-- DATA SECTION --
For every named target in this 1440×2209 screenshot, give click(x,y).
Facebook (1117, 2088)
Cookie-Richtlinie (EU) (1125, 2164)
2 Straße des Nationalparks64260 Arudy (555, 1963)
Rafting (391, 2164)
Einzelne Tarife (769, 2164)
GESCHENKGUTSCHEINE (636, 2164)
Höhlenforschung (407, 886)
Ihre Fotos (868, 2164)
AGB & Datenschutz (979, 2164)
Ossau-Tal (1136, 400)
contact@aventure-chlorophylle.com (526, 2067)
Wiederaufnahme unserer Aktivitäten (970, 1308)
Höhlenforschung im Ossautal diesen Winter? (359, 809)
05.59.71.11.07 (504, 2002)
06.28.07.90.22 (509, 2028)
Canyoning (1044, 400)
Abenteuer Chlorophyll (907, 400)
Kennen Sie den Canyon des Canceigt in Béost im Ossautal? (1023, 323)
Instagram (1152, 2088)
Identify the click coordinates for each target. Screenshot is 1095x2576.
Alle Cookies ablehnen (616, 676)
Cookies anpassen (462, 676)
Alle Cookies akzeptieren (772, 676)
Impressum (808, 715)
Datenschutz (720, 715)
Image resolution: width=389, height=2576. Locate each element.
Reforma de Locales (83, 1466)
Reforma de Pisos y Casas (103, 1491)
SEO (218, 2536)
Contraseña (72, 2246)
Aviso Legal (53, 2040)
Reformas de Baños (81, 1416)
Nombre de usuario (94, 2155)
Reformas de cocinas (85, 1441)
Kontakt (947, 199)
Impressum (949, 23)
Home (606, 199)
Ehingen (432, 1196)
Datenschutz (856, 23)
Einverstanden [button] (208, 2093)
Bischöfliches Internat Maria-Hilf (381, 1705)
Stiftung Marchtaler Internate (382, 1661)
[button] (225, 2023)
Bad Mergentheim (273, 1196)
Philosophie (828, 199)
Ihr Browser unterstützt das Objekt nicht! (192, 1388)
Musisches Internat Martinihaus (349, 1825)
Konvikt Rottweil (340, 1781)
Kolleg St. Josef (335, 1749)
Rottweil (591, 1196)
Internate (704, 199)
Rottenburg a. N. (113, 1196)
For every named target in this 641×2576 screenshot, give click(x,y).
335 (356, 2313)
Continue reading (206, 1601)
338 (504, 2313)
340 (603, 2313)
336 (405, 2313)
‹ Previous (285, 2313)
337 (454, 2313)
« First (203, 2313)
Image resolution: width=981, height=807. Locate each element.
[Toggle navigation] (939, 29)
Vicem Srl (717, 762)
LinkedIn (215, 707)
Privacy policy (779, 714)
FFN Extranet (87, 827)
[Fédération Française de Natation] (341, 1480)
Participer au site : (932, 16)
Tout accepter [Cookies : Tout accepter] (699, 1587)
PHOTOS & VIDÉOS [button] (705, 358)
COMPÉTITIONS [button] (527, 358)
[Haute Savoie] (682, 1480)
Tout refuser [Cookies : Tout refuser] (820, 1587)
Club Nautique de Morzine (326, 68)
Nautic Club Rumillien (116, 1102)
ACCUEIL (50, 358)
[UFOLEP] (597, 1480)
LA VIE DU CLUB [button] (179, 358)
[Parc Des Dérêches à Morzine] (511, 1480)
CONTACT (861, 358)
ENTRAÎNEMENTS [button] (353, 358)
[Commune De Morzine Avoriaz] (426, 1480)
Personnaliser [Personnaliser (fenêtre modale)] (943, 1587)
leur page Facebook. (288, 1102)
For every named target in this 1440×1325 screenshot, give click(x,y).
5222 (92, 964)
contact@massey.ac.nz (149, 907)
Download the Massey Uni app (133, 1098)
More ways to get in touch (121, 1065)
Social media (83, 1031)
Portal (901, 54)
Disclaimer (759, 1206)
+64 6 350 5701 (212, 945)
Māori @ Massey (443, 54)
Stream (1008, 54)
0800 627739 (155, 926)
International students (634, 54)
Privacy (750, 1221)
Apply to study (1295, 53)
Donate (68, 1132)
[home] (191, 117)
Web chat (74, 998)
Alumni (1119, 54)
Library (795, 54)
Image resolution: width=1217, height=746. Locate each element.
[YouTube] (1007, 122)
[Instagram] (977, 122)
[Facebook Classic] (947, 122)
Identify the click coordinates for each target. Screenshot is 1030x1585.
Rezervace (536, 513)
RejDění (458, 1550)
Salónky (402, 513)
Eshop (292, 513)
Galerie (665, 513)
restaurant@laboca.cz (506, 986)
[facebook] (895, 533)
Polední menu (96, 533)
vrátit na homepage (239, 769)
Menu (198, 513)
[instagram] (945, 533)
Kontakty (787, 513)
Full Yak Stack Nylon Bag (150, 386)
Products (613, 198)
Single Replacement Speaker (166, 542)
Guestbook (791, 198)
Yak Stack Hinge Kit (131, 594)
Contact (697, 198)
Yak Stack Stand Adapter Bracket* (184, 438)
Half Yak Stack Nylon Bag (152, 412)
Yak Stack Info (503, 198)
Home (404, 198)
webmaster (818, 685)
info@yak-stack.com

-- EXERCISE DIRECTIONS --
Transcribe the listing above exactly as shown.

-- RESPONSE --
For every named target in this 1440×2209 screenshot, give click(x,y).
Facebook (1117, 2088)
Cookie-Richtlinie (EU) (1125, 2164)
2 Straße des Nationalparks64260 Arudy (555, 1963)
Rafting (391, 2164)
Einzelne Tarife (769, 2164)
GESCHENKGUTSCHEINE (636, 2164)
Höhlenforschung (407, 886)
Ihre Fotos (868, 2164)
AGB & Datenschutz (979, 2164)
Ossau-Tal (1136, 400)
contact@aventure-chlorophylle.com (526, 2067)
Wiederaufnahme unserer Aktivitäten (970, 1308)
Höhlenforschung im Ossautal diesen Winter? (359, 809)
05.59.71.11.07 (504, 2002)
06.28.07.90.22 (509, 2028)
Canyoning (1044, 400)
Abenteuer Chlorophyll (907, 400)
Kennen Sie den Canyon des Canceigt in Béost im Ossautal? (1023, 323)
Instagram (1152, 2088)
Identify the click coordinates for each target. Screenshot is 1095x2576.
Alle Cookies ablehnen (616, 676)
Cookies anpassen (462, 676)
Alle Cookies akzeptieren (772, 676)
Impressum (808, 715)
Datenschutz (720, 715)
Image resolution: width=389, height=2576. Locate each element.
Reforma de Locales (83, 1466)
Reforma de Pisos y Casas (103, 1491)
SEO (218, 2536)
Contraseña (72, 2246)
Aviso Legal (53, 2040)
Reformas de Baños (81, 1416)
Nombre de usuario (94, 2155)
Reformas de cocinas (85, 1441)
Kontakt (947, 199)
Impressum (949, 23)
Home (606, 199)
Ehingen (432, 1196)
Datenschutz (856, 23)
Einverstanden [button] (208, 2093)
Bischöfliches Internat Maria-Hilf (381, 1705)
Stiftung Marchtaler Internate (382, 1661)
[button] (225, 2023)
Bad Mergentheim (273, 1196)
Philosophie (828, 199)
Ihr Browser unterstützt das Objekt nicht! (192, 1388)
Musisches Internat Martinihaus (349, 1825)
Konvikt Rottweil (340, 1781)
Kolleg St. Josef (335, 1749)
Rottweil (591, 1196)
Internate (704, 199)
Rottenburg a. N. (113, 1196)
For every named target in this 641×2576 screenshot, give click(x,y).
335 (356, 2313)
Continue reading (206, 1601)
338 (504, 2313)
340 (603, 2313)
336 (405, 2313)
‹ Previous (285, 2313)
337 (454, 2313)
« First (203, 2313)
Image resolution: width=981, height=807. Locate each element.
[Toggle navigation] (939, 29)
Vicem Srl (717, 762)
LinkedIn (215, 707)
Privacy policy (779, 714)
FFN Extranet (87, 827)
[Fédération Française de Natation] (341, 1480)
Participer au site : (932, 16)
Tout accepter [Cookies : Tout accepter] (699, 1587)
PHOTOS & VIDÉOS [button] (705, 358)
COMPÉTITIONS [button] (527, 358)
[Haute Savoie] (682, 1480)
Tout refuser [Cookies : Tout refuser] (820, 1587)
Club Nautique de Morzine (326, 68)
Nautic Club Rumillien (116, 1102)
ACCUEIL (50, 358)
[UFOLEP] (597, 1480)
LA VIE DU CLUB [button] (179, 358)
[Parc Des Dérêches à Morzine] (511, 1480)
CONTACT (861, 358)
ENTRAÎNEMENTS [button] (353, 358)
[Commune De Morzine Avoriaz] (426, 1480)
Personnaliser [Personnaliser (fenêtre modale)] (943, 1587)
leur page Facebook. (288, 1102)
For every named target in this 1440×1325 screenshot, give click(x,y).
5222 (92, 964)
contact@massey.ac.nz (149, 907)
Download the Massey Uni app (133, 1098)
More ways to get in touch (121, 1065)
Social media (83, 1031)
Portal (901, 54)
Disclaimer (759, 1206)
+64 6 350 5701 (212, 945)
Māori @ Massey (443, 54)
Stream (1008, 54)
0800 627739 (155, 926)
International students (634, 54)
Privacy (750, 1221)
Apply to study (1295, 53)
Donate (68, 1132)
[home] (191, 117)
Web chat (74, 998)
Alumni (1119, 54)
Library (795, 54)
Image resolution: width=1217, height=746. Locate each element.
[YouTube] (1007, 122)
[Instagram] (977, 122)
[Facebook Classic] (947, 122)
Identify the click coordinates for each target. Screenshot is 1030x1585.
Rezervace (536, 513)
RejDění (458, 1550)
Salónky (402, 513)
Eshop (292, 513)
Galerie (665, 513)
restaurant@laboca.cz (506, 986)
[facebook] (895, 533)
Polední menu (96, 533)
vrátit na homepage (239, 769)
Menu (198, 513)
[instagram] (945, 533)
Kontakty (787, 513)
Full Yak Stack Nylon Bag (150, 386)
Products (613, 198)
Single Replacement Speaker (166, 542)
Guestbook (791, 198)
Yak Stack Hinge Kit (131, 594)
Contact (697, 198)
Yak Stack Stand Adapter Bracket* (184, 438)
Half Yak Stack Nylon Bag (152, 412)
Yak Stack Info (503, 198)
Home (404, 198)
webmaster (818, 685)
info@yak-stack.com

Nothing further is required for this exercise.